What you should do:
Report every line of the data where the string "volume" appears.

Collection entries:
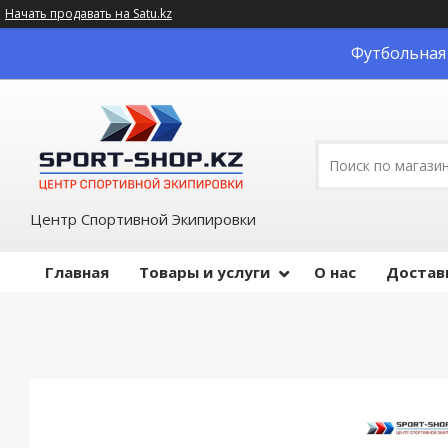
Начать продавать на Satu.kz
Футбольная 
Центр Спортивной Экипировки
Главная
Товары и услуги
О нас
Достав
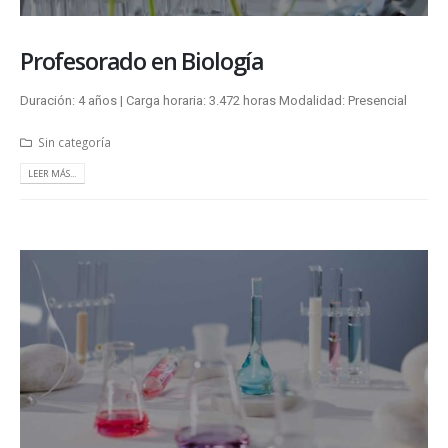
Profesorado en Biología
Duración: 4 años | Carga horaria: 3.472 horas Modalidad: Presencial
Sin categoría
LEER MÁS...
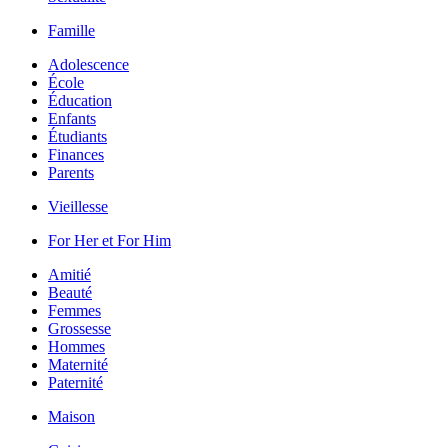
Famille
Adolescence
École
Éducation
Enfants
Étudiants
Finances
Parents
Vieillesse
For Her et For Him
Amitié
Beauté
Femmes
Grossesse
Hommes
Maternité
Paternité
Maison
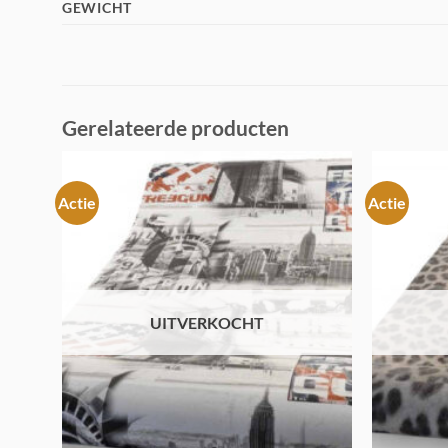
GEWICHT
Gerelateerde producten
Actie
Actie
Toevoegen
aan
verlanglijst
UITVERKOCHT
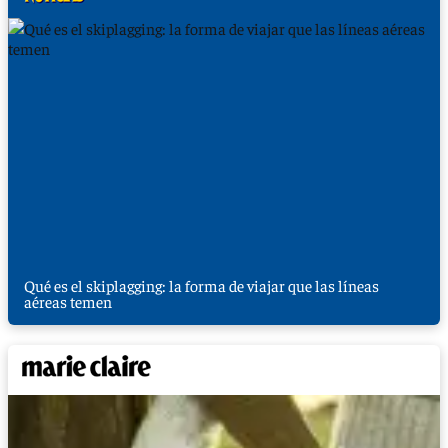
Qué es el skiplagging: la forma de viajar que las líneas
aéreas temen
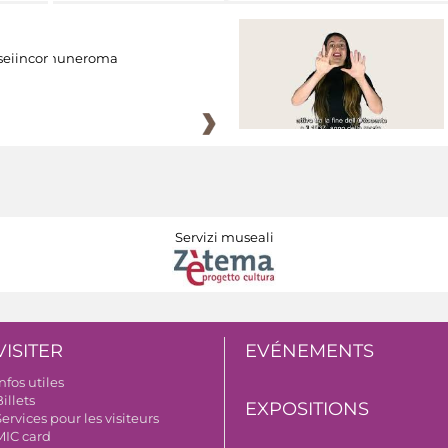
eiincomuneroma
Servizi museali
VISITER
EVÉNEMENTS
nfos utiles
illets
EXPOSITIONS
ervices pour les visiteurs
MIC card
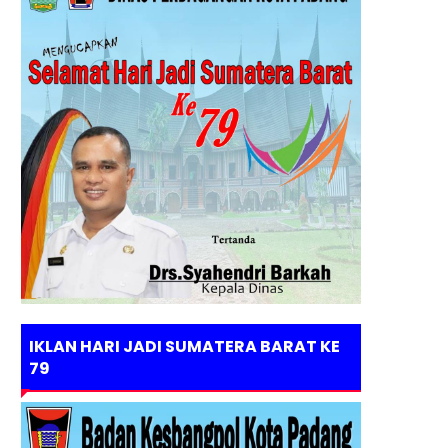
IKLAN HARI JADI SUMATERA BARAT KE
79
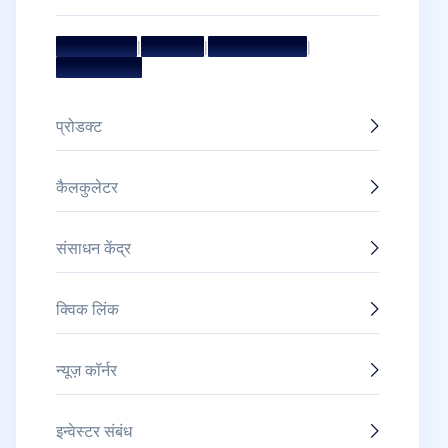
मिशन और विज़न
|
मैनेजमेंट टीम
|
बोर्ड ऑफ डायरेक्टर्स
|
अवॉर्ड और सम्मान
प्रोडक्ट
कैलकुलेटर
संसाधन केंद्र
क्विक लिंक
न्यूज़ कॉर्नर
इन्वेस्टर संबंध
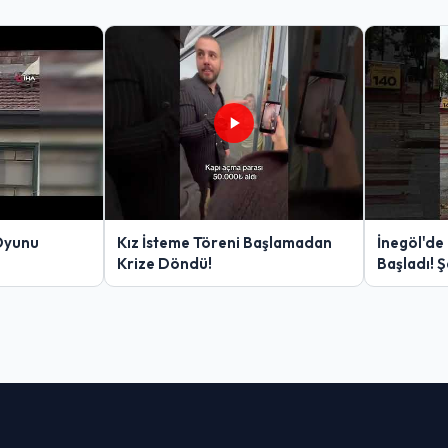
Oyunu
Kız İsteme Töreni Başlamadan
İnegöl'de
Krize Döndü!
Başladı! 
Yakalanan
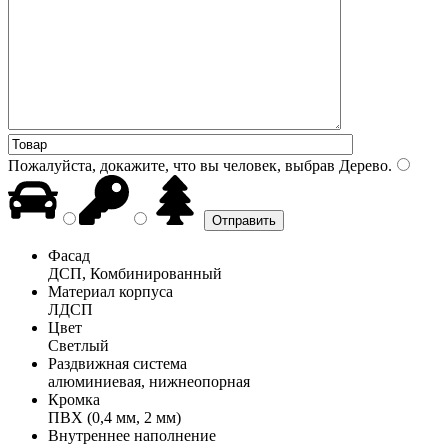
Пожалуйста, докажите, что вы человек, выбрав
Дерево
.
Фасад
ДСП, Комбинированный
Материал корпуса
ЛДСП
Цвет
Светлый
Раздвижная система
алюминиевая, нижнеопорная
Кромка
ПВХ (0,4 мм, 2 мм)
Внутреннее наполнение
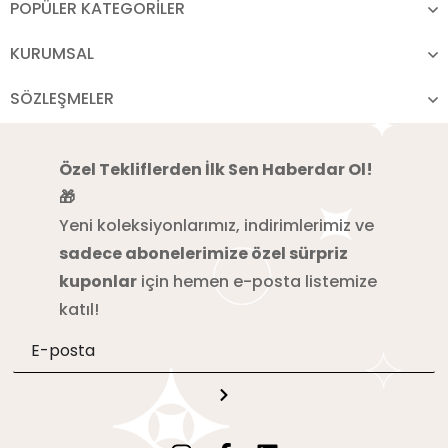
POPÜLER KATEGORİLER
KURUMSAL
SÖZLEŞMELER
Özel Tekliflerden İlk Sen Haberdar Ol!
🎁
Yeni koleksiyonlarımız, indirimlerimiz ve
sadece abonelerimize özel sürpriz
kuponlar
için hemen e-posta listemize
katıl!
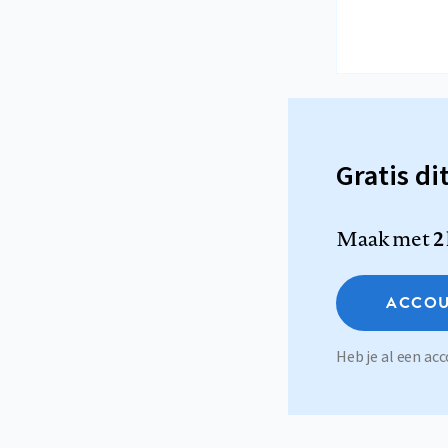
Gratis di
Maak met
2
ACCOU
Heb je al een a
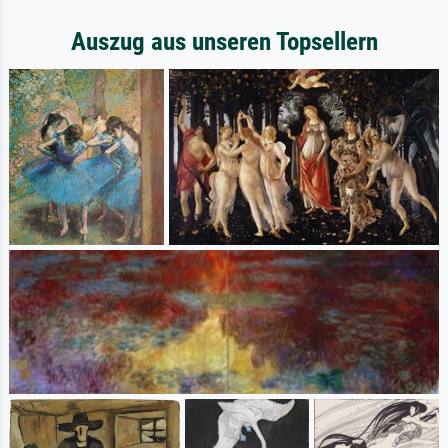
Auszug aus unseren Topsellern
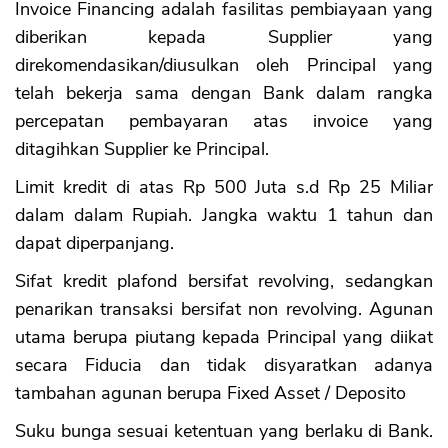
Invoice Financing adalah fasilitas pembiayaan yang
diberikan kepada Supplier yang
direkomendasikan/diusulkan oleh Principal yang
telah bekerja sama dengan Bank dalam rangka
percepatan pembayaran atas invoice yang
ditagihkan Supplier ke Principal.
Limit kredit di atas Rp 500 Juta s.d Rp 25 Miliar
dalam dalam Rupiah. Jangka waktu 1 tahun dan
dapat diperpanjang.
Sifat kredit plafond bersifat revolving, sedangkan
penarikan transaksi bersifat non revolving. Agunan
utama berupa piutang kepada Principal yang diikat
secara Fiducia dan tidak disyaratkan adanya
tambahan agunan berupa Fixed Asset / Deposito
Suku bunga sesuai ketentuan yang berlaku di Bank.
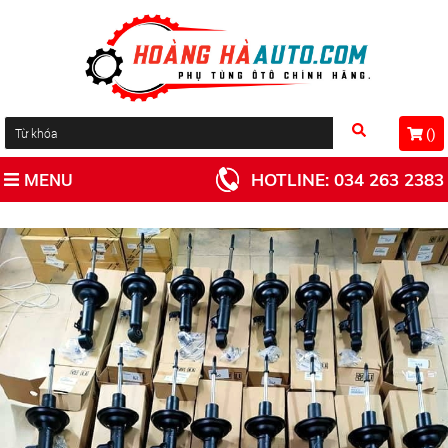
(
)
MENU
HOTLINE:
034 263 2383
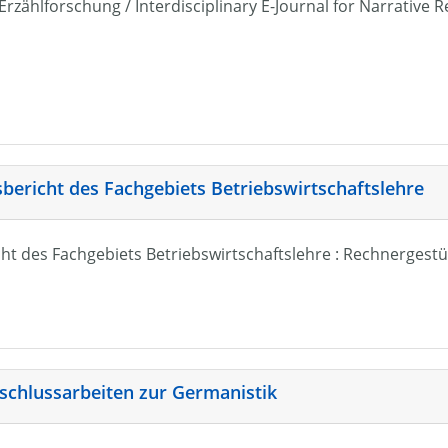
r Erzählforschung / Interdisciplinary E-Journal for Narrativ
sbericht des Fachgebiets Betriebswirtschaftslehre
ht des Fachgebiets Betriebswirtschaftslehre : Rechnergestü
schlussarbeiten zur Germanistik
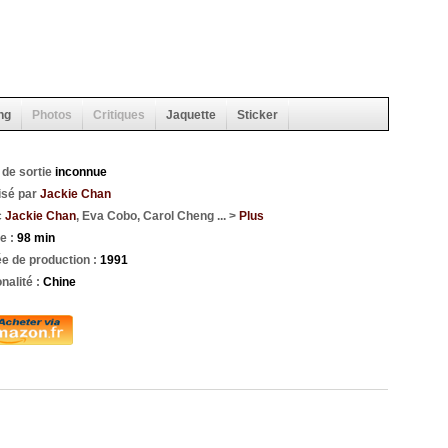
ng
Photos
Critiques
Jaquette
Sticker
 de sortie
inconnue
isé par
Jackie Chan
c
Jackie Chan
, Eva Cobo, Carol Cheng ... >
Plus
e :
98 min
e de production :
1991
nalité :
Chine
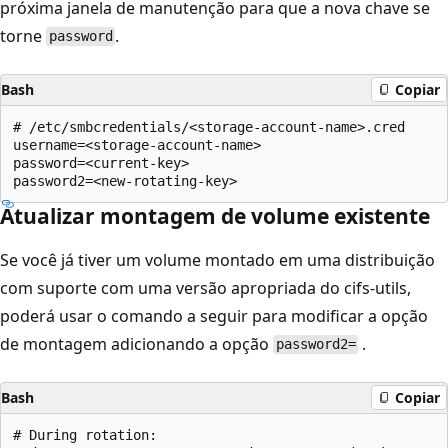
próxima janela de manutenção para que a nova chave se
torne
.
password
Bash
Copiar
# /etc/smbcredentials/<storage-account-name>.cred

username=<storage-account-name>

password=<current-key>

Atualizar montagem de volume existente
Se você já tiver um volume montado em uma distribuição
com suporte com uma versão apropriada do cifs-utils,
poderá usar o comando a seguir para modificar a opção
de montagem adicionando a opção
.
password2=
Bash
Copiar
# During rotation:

Task solution:
Atualizar montagem de volume existente
Se você já tiver um volume montado em uma distribuição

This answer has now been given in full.